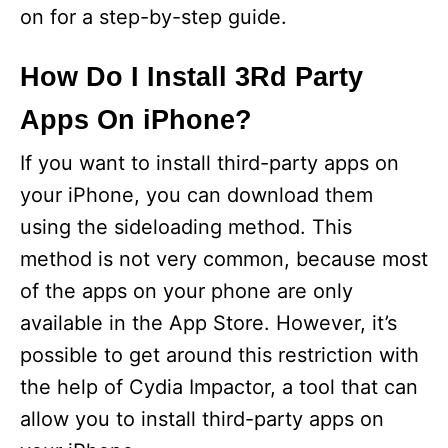
on for a step-by-step guide.
How Do I Install 3Rd Party
Apps On iPhone?
If you want to install third-party apps on
your iPhone, you can download them
using the sideloading method. This
method is not very common, because most
of the apps on your phone are only
available in the App Store. However, it’s
possible to get around this restriction with
the help of Cydia Impactor, a tool that can
allow you to install third-party apps on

> **Your instructions**:
Look for the string "third" in the data above and return every line that has it.

> **Answer section**:
If you want to install third-party apps on
allow you to install third-party apps on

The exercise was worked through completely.